Dans cette comédie ancrée dans l'air du temps, l'actrice incarne une vieille dame raciste qui boucle ses fins de mois en vendant de la drogue. Portrait social en prime.

Quand elle a lu le scénario de Paulette, Bernadette Lafont a eu une réaction viscérale. Du genre de celles qui surviennent peu de fois dans une carrière d'actrice. À vrai dire, l'égérie de la Nouvelle Vague - inoubliable dans La maman et la putain - n'avait pas cru autant en un projet depuis plus de... 40 ans!

«La dernière fois que j'ai été aussi convaincue, c'était pour La fiancée du pirate de Nelly Kaplan, a révélé l'actrice au cours d'une entrevue récente à Paris. C'était à la fin des années 60. Ce film constituait pour moi une nouvelle étape après quelques années plus floues. Quand j'ai lu le scénario de Paulette, je me suis dit que ce rôle m'était destiné. Il fallait absolument que je le décroche. J'ai même pris l'initiative de téléphoner au producteur pour lui faire part de mon enthousiasme. J'ai ensuite rencontré le réalisateur, Jérôme Enrico, que je ne connaissais pas du tout. Tout s'est construit à partir de là.»

Une autre nature

Cette fameuse Paulette, qui donne son nom au film, ne pourrait pourtant pas être plus éloignée de la nature de l'actrice. Raciste, aigrie, teigneuse, Paulette est une vieille dame acariâtre, nostalgique d'une France qui n'existe plus. À peine capable de survivre avec sa maigre retraite, cette veuve trouve la solution à ses problèmes financiers quand elle voit des jeunes se livrer à un trafic illicite en bas de l'immeuble crade où elle habite. Pour arrondir ses fins de mois, la vieille malcommode vendra du pot dans sa cité de banlieue parisienne.

Paulette emprunte ainsi délibérément les contours d'une comédie sociale. L'idée est de grossir le trait, bien sûr, mais pas tant que ça. Le réalisateur Jérôme Enrico, qui enseigne la scénarisation à l'ESEC (École supérieure d'études cinématographiques), s'est d'ailleurs fait suggérer le sujet par une étudiante. Inspiré d'un fait divers impliquant une vieille revendeuse de drogue, le scénario fut ainsi écrit de façon collective.

Même si le film aborde des sujets qui, a priori, peuvent «faire peur», le projet n'a eu aucune difficulté à trouver preneur. Très peu de temps s'est écoulé entre l'étape de l'écriture et celle du tournage.

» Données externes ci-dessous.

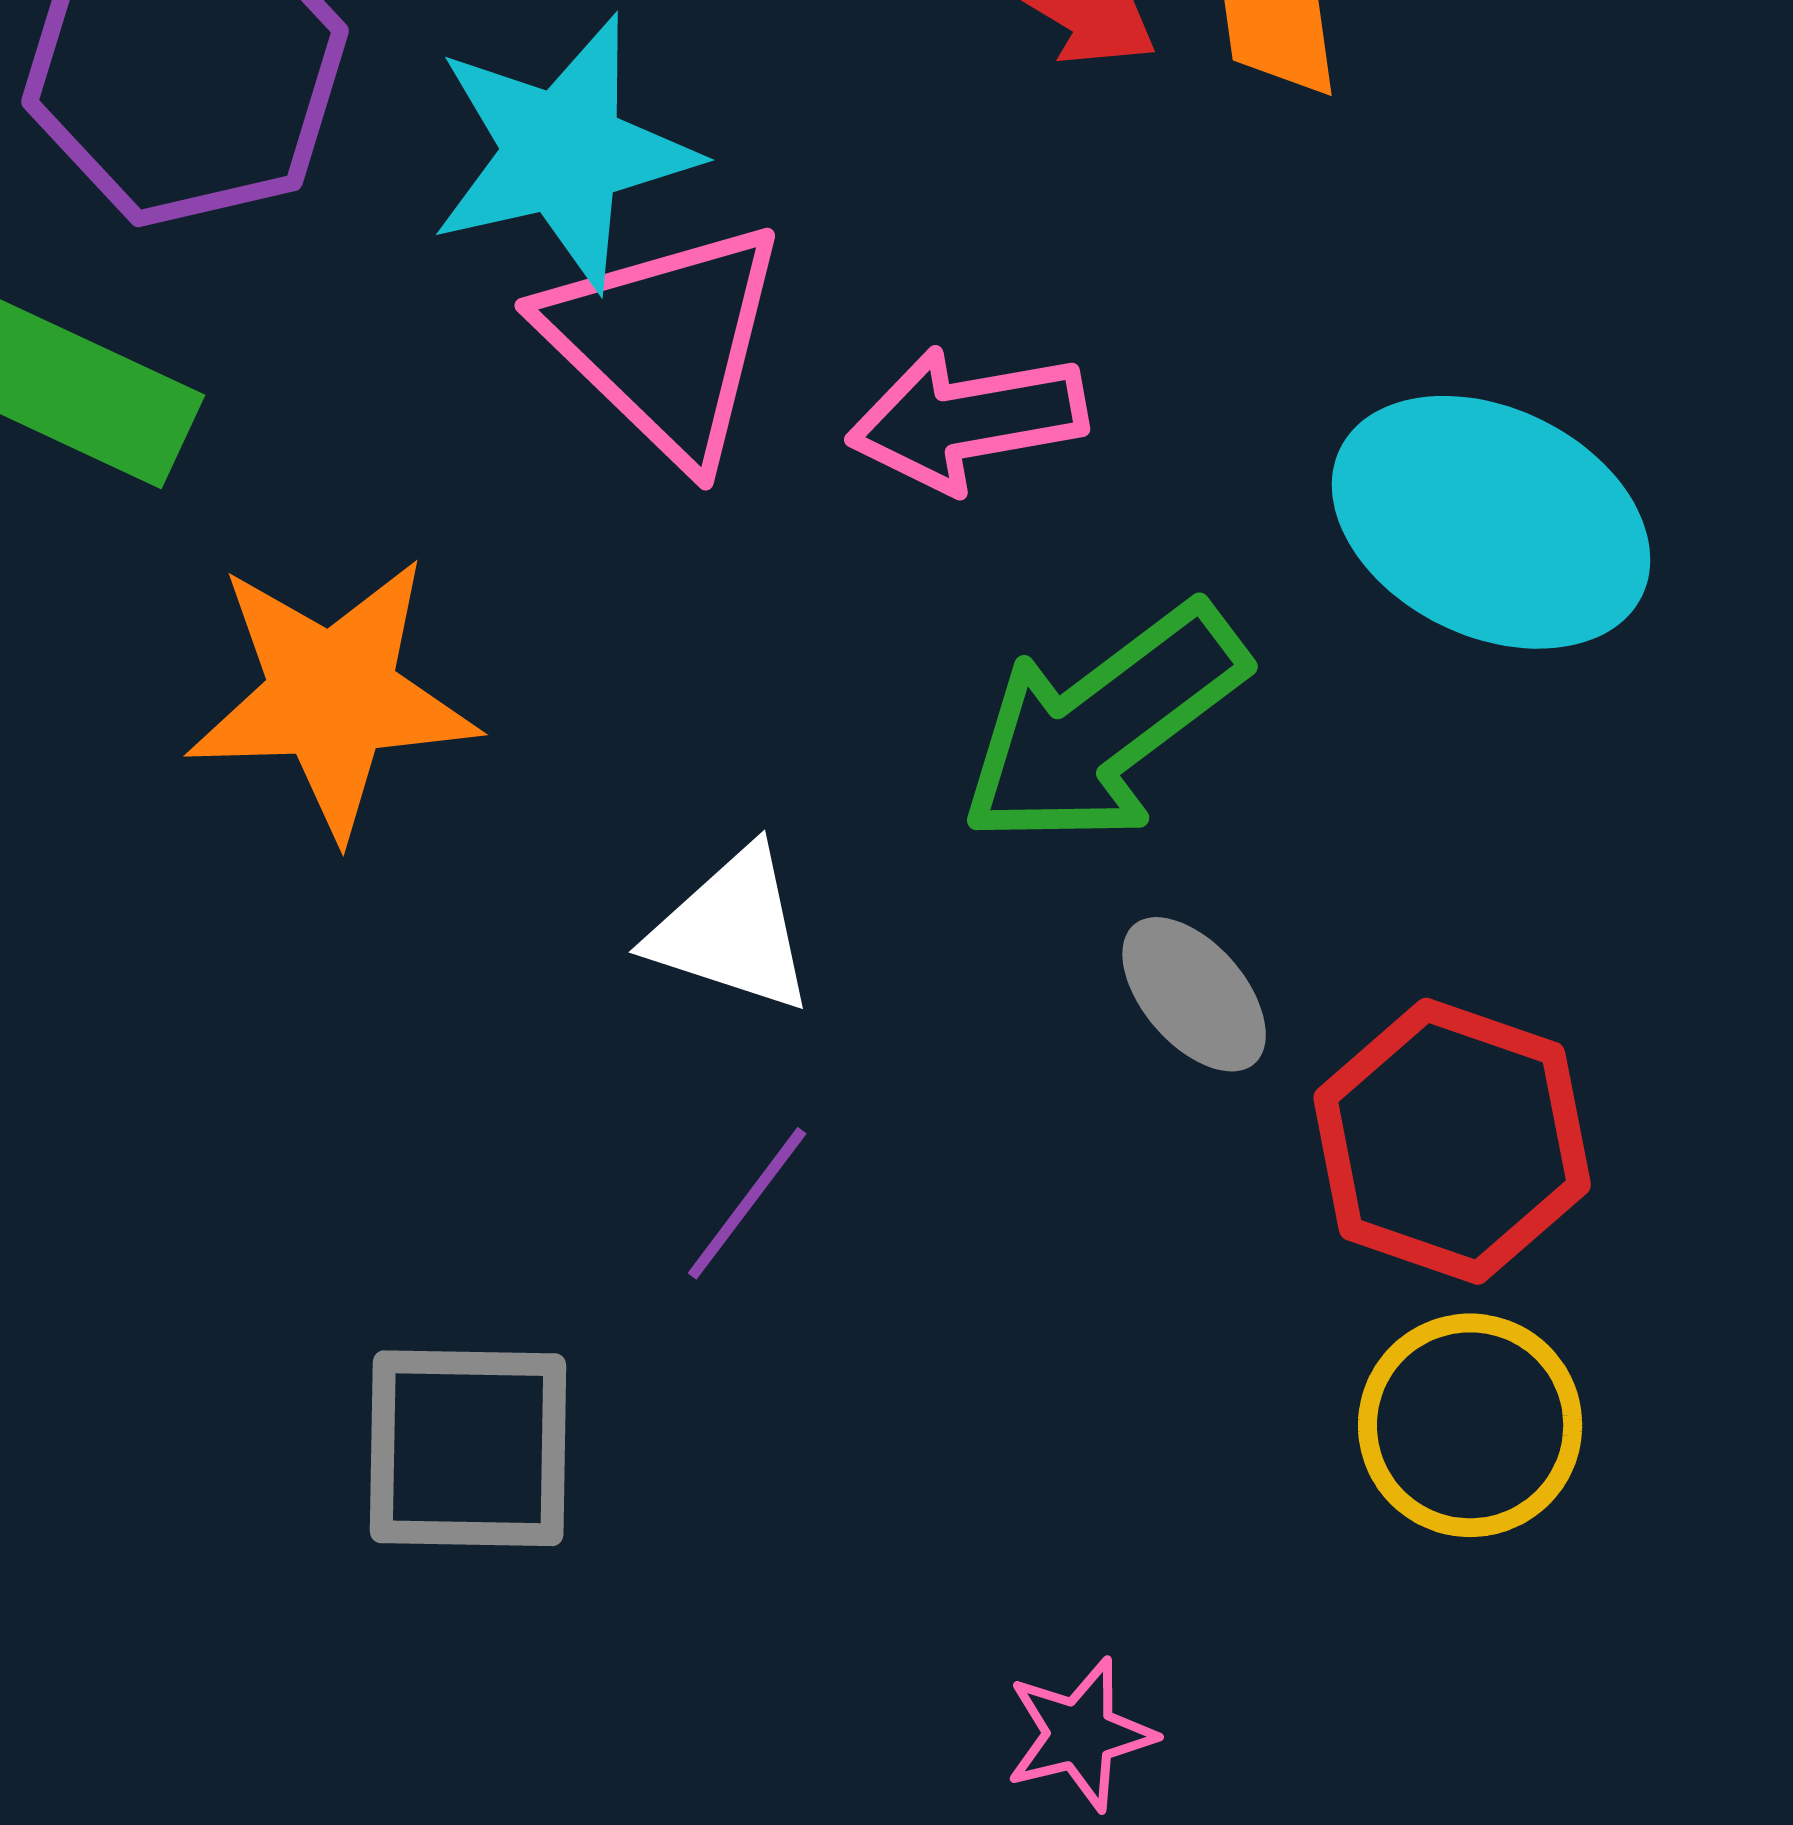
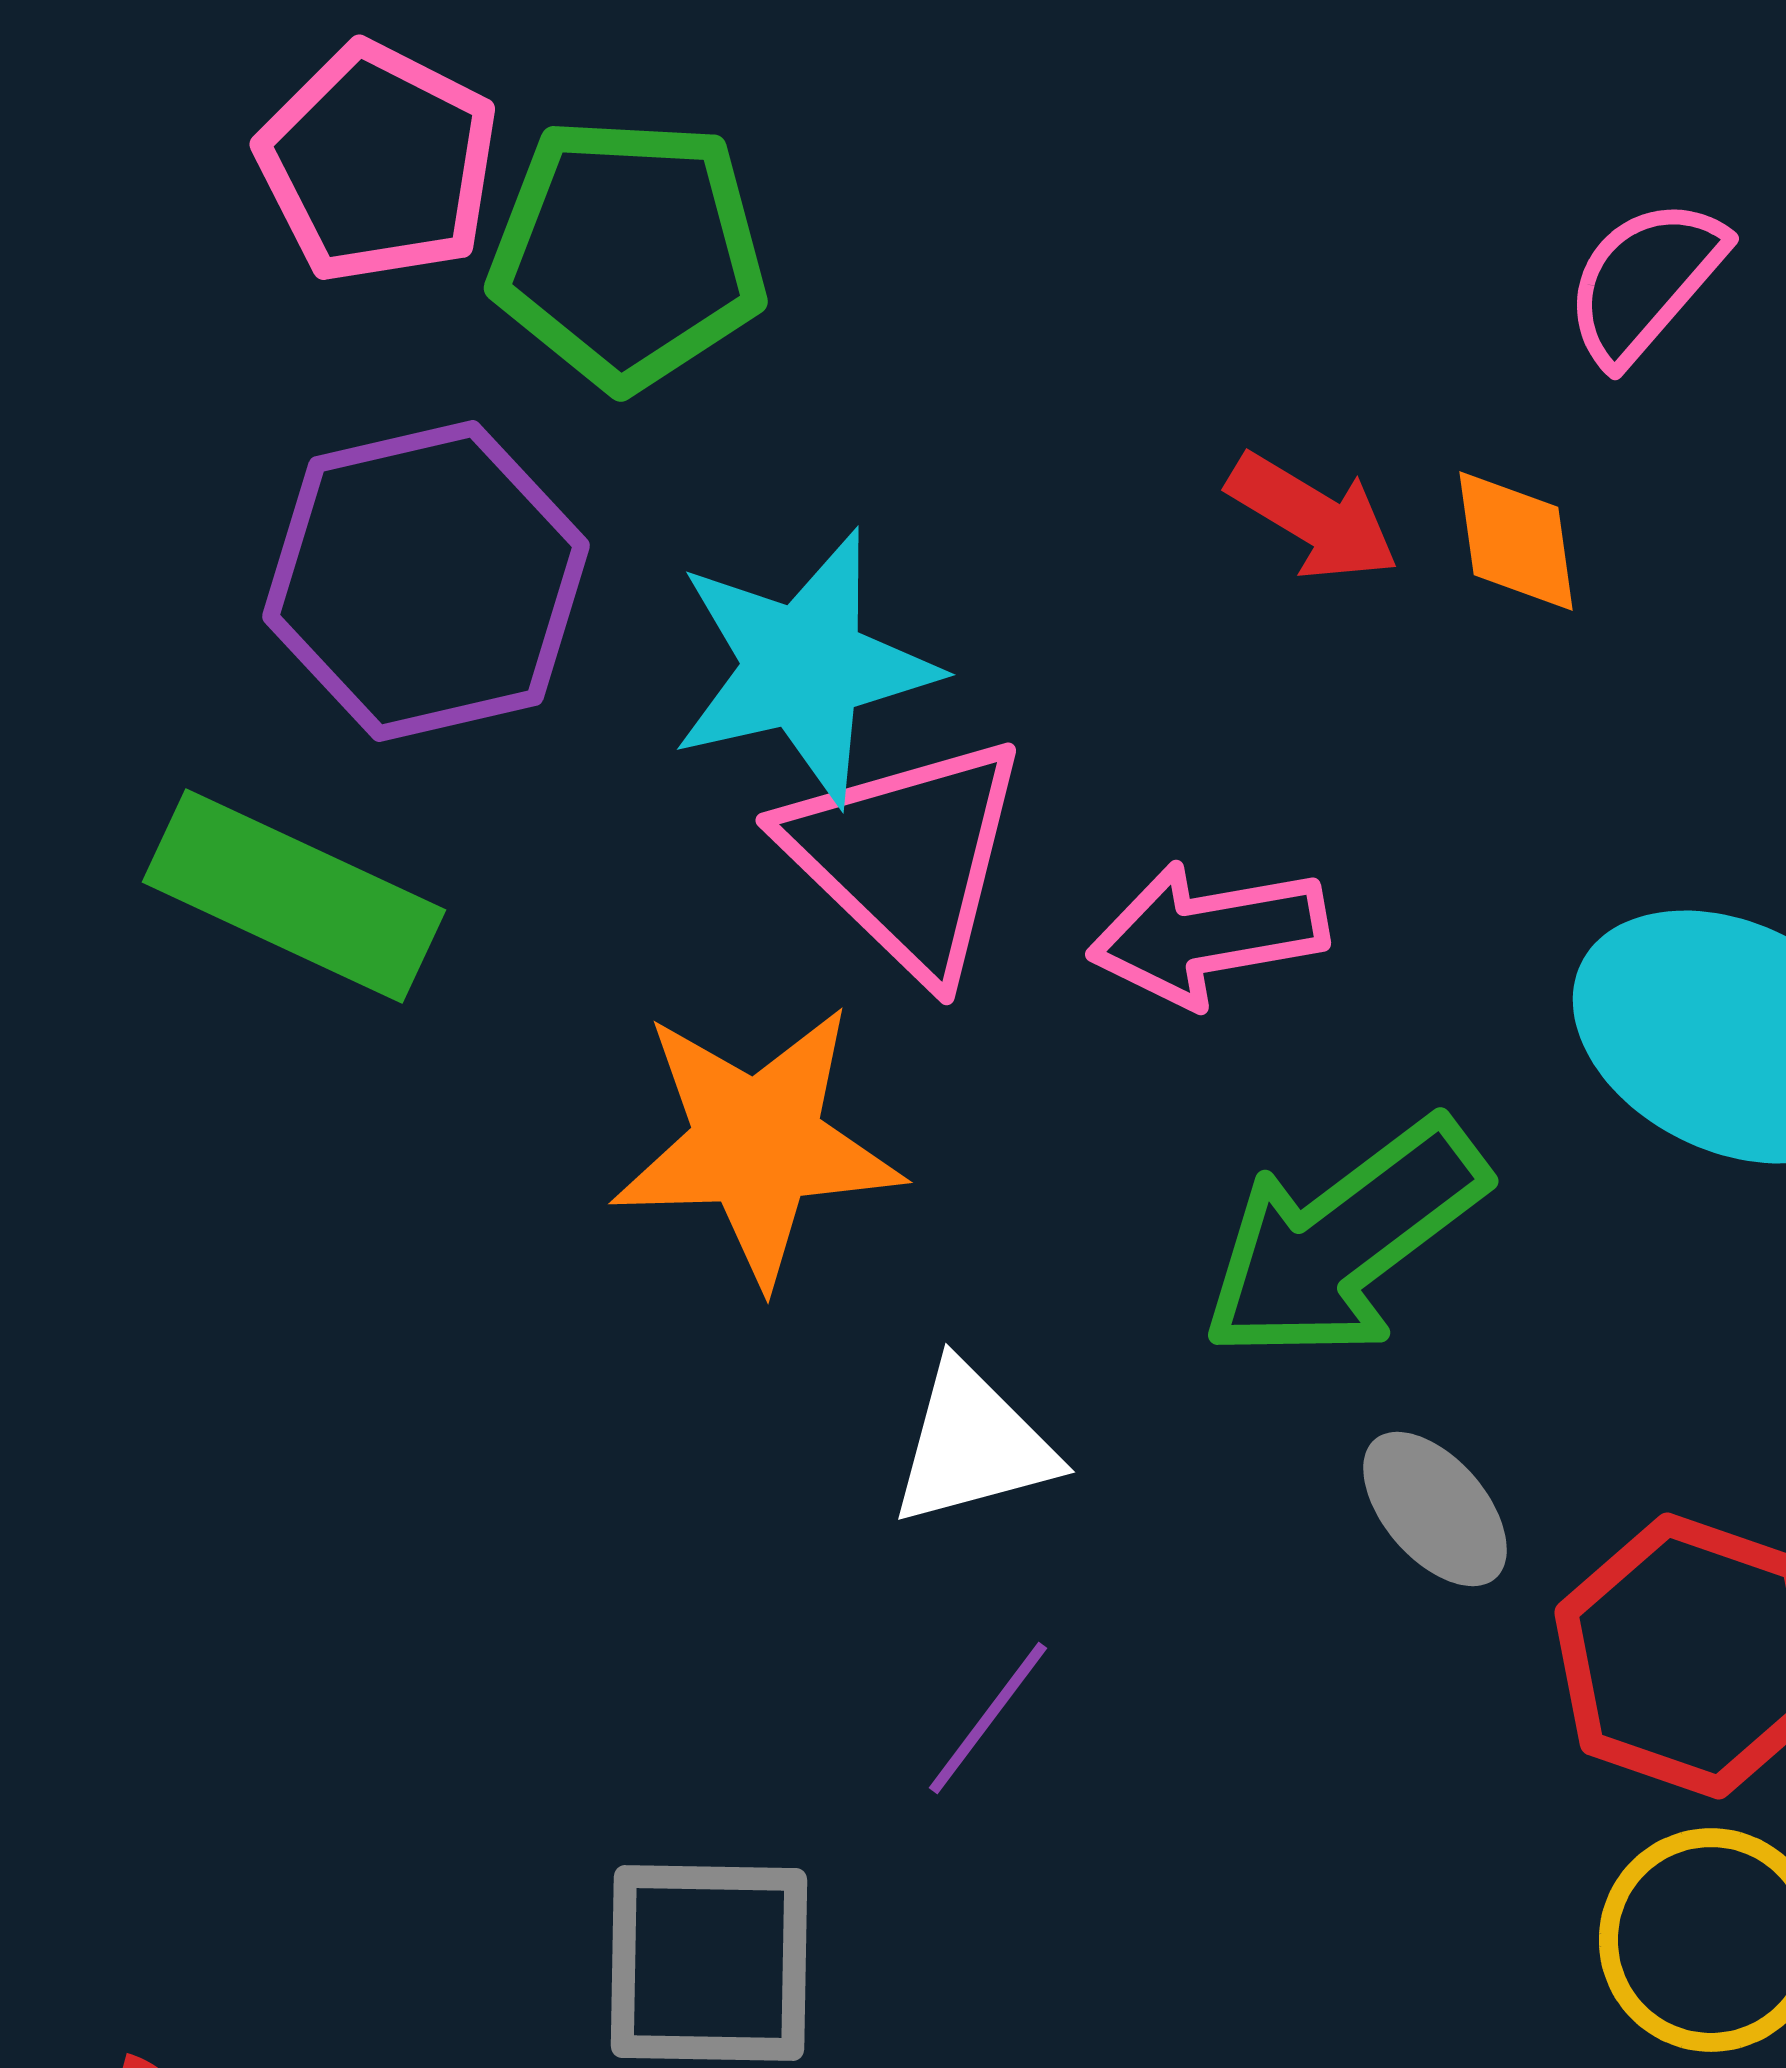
orange star: (332, 696) -> (757, 1144), moved
white triangle: (732, 930) -> (973, 1445), turned -33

«Je crois que la clé réside dans la bienveillance du scénario, souligne Bernadette Lafont. À la lecture, il était déjà évident qu'une grande humanité se cachait au fond de ce personnage en apparence rustre. Pendant la préparation du film, nous avons beaucoup discuté, Jérôme et moi, de l'équilibre qu'il fallait trouver afin que cet aspect-là du personnage soit immédiatement perceptible. Même si Paulette apparaît un peu détestable au départ, on sent bien que ses difficultés viennent de quelque part. Et elle n'est pas toute seule. Tous les personnages ont quelque chose d'un peu ridicule, mais aussi quelque chose d'aimable. Tout le monde est dans le même bateau, dans la même merde. Il n'y a pas les bons d'un côté et les méchants de l'autre.»

Dans l'action

Jérôme Enrico (L'origine du monde), fils de Robert (Le vieux fusil), précise de son côté avoir voulu s'éloigner du caractère didactique qu'une telle histoire aurait pu avoir.

«J'ai tenu à ce qu'il y ait du rythme, dit-il. Je voulais éviter l'aspect psychologisant dans lequel les films français tombent parfois. Paulette est dans l'action. Elle n'a pas le temps de penser, trop occupée à assurer sa survie. Elle est comme la vaste majorité des gens, d'ailleurs. Elle n'a pas le luxe de se laisser aller à l'analyse. Elle s'exprime par l'action plutôt que par la parole.»

«Il s'agit d'un film qui parle du monde dans lequel on vit, ajoute Bernadette Lafont. Et nous avons trouvé le dosage entre la comédie et le drame en discutant ensemble. On ne voulait pas tomber dans le drame social trop lourd, ni faire une pantalonnade. Il fallait trouver le juste milieu. Je suis très fière de ce que nous avons fait.»

Paulette prend l'affiche le 12 avril.

Les frais de voyage ont été payés par Unifrance.